# Gas powered lights



## Pacificpipes (Oct 1, 2013)

Doing a remodel on an old house was asked to remove these throughout the house. I've never seen them thought it was kinda cool.


----------



## Tommy plumber (Feb 19, 2010)

Do they work?


----------



## Pacificpipes (Oct 1, 2013)

All the gas lines are not live. They just pulled the evacuation on the area from the king fire.


----------



## Tommy plumber (Feb 19, 2010)

Pacificpipes said:


> All the gas lines are not live.* They just pulled the evacuation on the area from the king fire.*














King fire? I haven't been watching the evening news lately, are there wild fires in your area?


----------



## Redwood (Sep 8, 2008)

One on my houses has old gas lines abandoned in the walls for lights, they are all dead... I see a few every year around here...


----------



## Tommy plumber (Feb 19, 2010)

I went to a Dr.'s house to look at some gas lamps around his pool. The gas line was capped to the gas lanterns. I called the propane company {he had a buried propane tank in the lawn} and they said there was a leak and they condemned the gas lanterns around his pool and capped the line. 
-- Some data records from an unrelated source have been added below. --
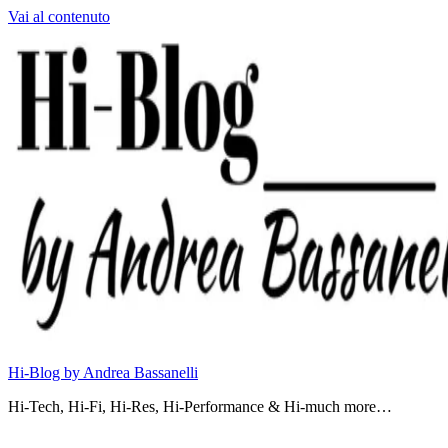
Vai al contenuto
Hi-Blog by Andrea Bassanelli
Hi-Tech, Hi-Fi, Hi-Res, Hi-Performance & Hi-much more…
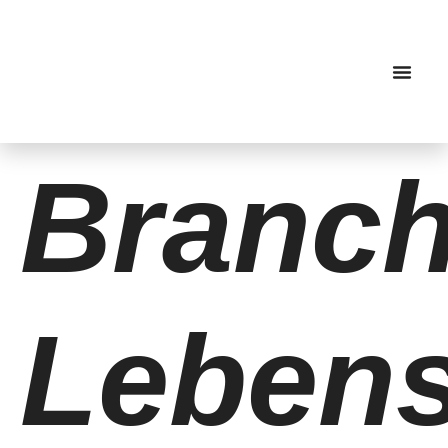
springen
News & Events
Branch
Lebens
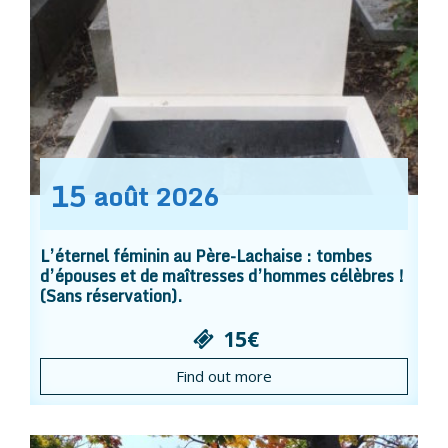
15
août
2026
L’éternel féminin au Père-Lachaise : tombes
d’épouses et de maîtresses d’hommes célèbres !
(Sans réservation).
15€
Find out more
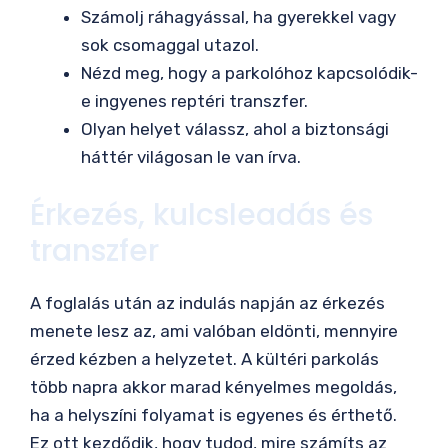
Számolj ráhagyással, ha gyerekkel vagy
sok csomaggal utazol.
Nézd meg, hogy a parkolóhoz kapcsolódik-
e ingyenes reptéri transzfer.
Olyan helyet válassz, ahol a biztonsági
háttér világosan le van írva.
Érkezés, kulcsleadás és
transzfer
A foglalás után az indulás napján az érkezés
menete lesz az, ami valóban eldönti, mennyire
érzed kézben a helyzetet. A kültéri parkolás
több napra akkor marad kényelmes megoldás,
ha a helyszíni folyamat is egyenes és érthető.
Ez ott kezdődik, hogy tudod, mire számíts az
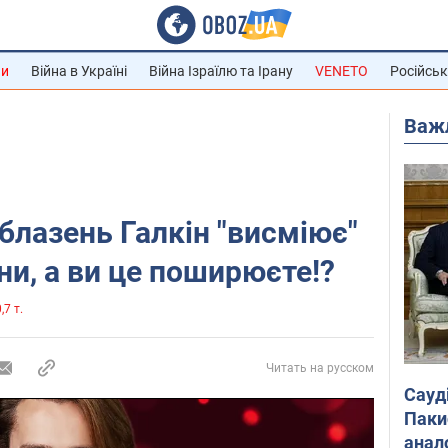
ни
Війна в Україні
Війна Ізраїлю та Ірану
VENETO
Російськ
Важ
блазень Галкін "висміює"
ни, а ви це поширюєте!?
,7 т.
Читать на русском
Сауд
Паки
анал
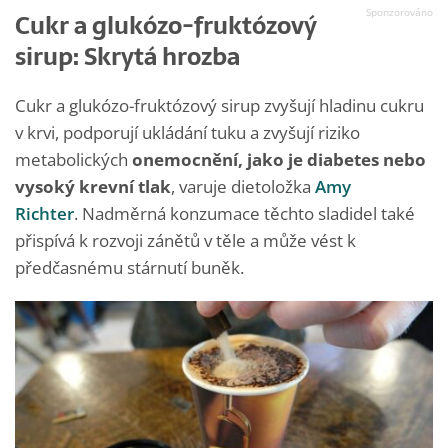
Cukr a glukózo-fruktózový
sirup: Skrytá hrozba
Cukr a glukózo-fruktózový sirup zvyšují hladinu cukru
v krvi, podporují ukládání tuku a zvyšují riziko
metabolických
onemocnění, jako je diabetes nebo
vysoký krevní tlak
, varuje dietoložka
Amy
Richter
. Nadměrná konzumace těchto sladidel také
přispívá k rozvoji zánětů v těle a může vést k
předčasnému stárnutí buněk.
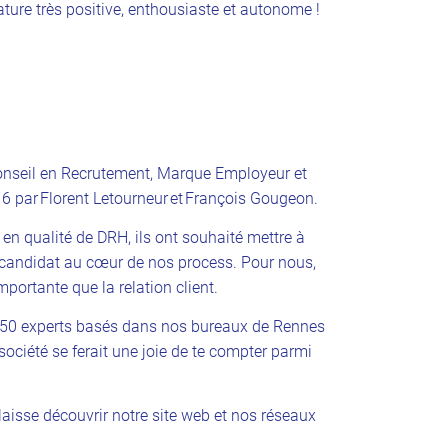
ature très positive, enthousiaste et autonome !
nseil en Recrutement, Marque Employeur et
 par Florent Letourneur et François Gougeon.
en qualité de DRH, ils ont souhaité mettre à
e candidat au cœur de nos process. Pour nous,
mportante que la relation client.
50 experts basés dans nos bureaux de Rennes
a société se ferait une joie de te compter parmi
laisse découvrir notre site web et nos réseaux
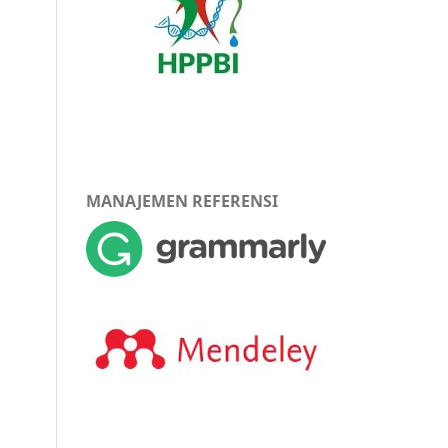
MANAJEMEN REFERENSI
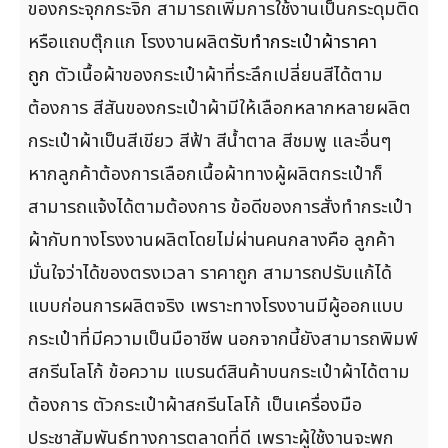
ของกระจุกกระจิก สามารถเพิ่มการใช้งานเป็นกระดุมติด
หรือแถบตุ๊กแก โรงงานผลิต
รับทำกระเป๋าผ้าราคา
ถูก
ตัวเนื้อผ้าของกระเป๋าผ้าที่ระลึกเปลี่ยนสีได้ตาม
ต้องการ สีสันของกระเป๋าผ้ามีให้เลือกหลากหลายผลิต
กระเป๋าผ้าเป็นสีเขียว สีฟ้า สีน้ำตาล สีชมพู และอื่นๆ
หากลูกค้าต้องการเลือกเนื้อผ้าทางผู้ผลิตกระเป๋าก็
สามารถแจ้งได้ตามต้องการ ข้อดีของการสั่งทำกระเป๋า
ผ้ากับทางโรงงานผลิตโดยไม่ผ่านคนกลางคือ ลูกค้า
มั่นใจว่าได้ของตรงเวลา ราคาถูก สามารถปรับแก้ได้
แบบก่อนการผลิตจริง เพราะทางโรงงานมีผู้ออกแบบ
กระเป๋าที่มีความเป็นมือาชีพ นอกจากนี้ยังสามารถพิมพ์
สกรีนโลโก้ ข้อความ แบรนด์สินค้าบนกระเป๋าผ้าได้ตาม
ต้องการ ตัวกระเป๋าผ้าสกรีนโลโก้ เป็นเครื่องมือ
ประชาสัมพันธ์ทางการตลาดที่ดี เพราะผู้ใช้งานจะพก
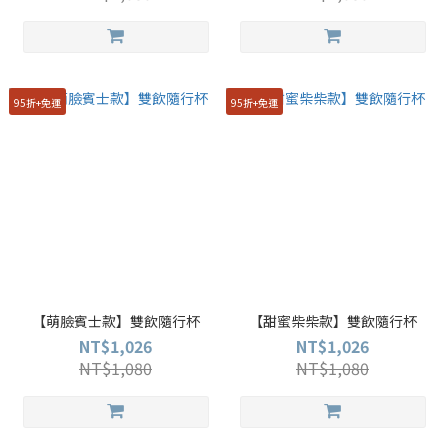
95折+免運
95折+免運
【萌臉賓士款】雙飲隨行杯
【甜蜜柴柴款】雙飲隨行杯
NT$1,026
NT$1,026
NT$1,080
NT$1,080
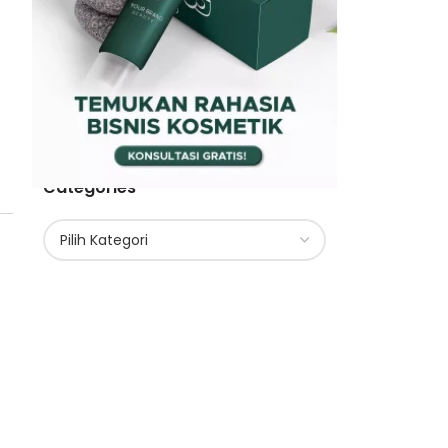
Categories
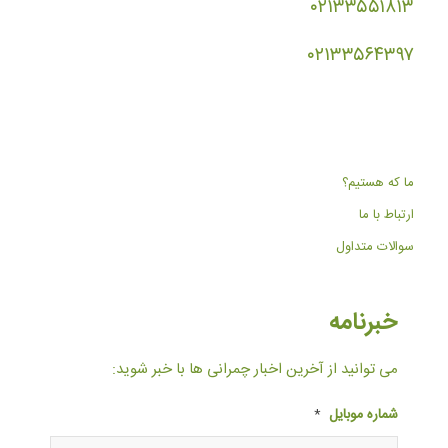
۰۲۱۳۳۵۵۱۸۱۳
۰۲۱۳۳۵۶۴۳۹۷
ما که هستیم؟
ارتباط با ما
سوالات متداول
خبرنامه
می توانید از آخرین اخبار چمرانی ها با خبر شوید:
شماره موبایل
*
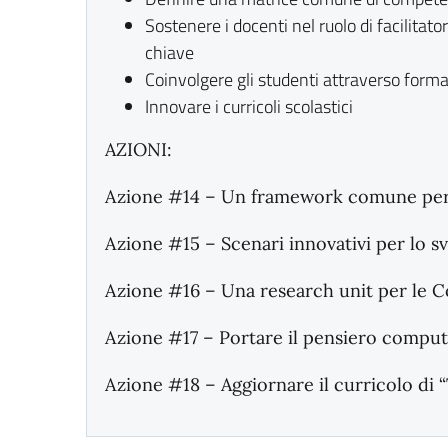
Sostenere i docenti nel ruolo di facilitat
chiave
Coinvolgere gli studenti attraverso format 
Innovare i curricoli scolastici
AZIONI:
Azione #14 – Un framework comune per l
Azione #15 – Scenari innovativi per lo s
Azione #16 – Una research unit per le 
Azione #17 – Portare il pensiero computa
Azione #18 – Aggiornare il curricolo di 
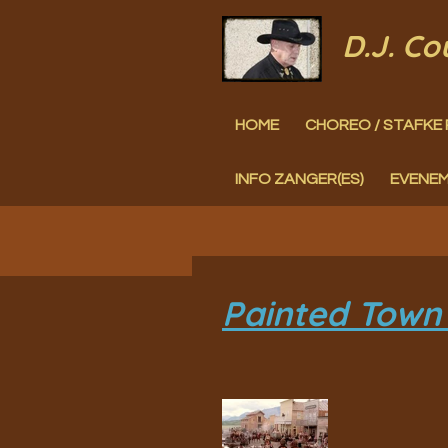
Ga
D.J. C
direct
naar
HOME
CHOREO / STAFKE 
de
hoofdinhoud
INFO ZANGER(ES)
EVENE
Painted Town 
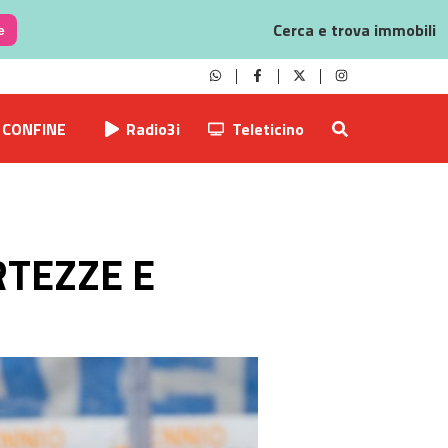
Cerca e trova immobili
e
CONFINE
Radio3i
Teleticino
RTEZZE E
I told him I won't touch it unless everything gets replace. He wanted the lanterns working for an upcoming pool party. I had to tell the doc 'NO soup for you!'


----------



## Pacificpipes (Oct 1, 2013)

There is huge fires all over california. This one is still going and has claimed about 96000 acres


----------



## sparky (Jan 8, 2014)

Pacificpipes said:


> Doing a remodel on an old house was asked to remove these throughout the house. I've never seen them thought it was kinda cool.


Amish have them in their houses all around here


----------



## rjbphd (Feb 5, 2010)

I have three of them up at the cabin.. use them daily.. propane line feeding them..


----------



## Pacificpipes (Oct 1, 2013)

sparky said:


> Amish have them in their houses all around here


 Wait a second. You mean to tell me the Amish don't use those fancy plug in fireplaces they make on tv.


----------



## SewerRatz (Apr 25, 2009)

The house in Chicago that I grew up in had live gas cocks on the wall for lamps. The lamps were missing and I was told from a young age to never open the gas cocks.


----------



## SchmitzPlumbing (May 5, 2014)

Pacificpipes said:


> Wait a second. You mean to tell me the Amish don't use those fancy plug in fireplaces they make on tv.


the amish cabinet guy had a battery powered makita compound slide miter box. they can charge the batteries with power though:blink: his cabinet shop is powered by hydraulic:blink:


----------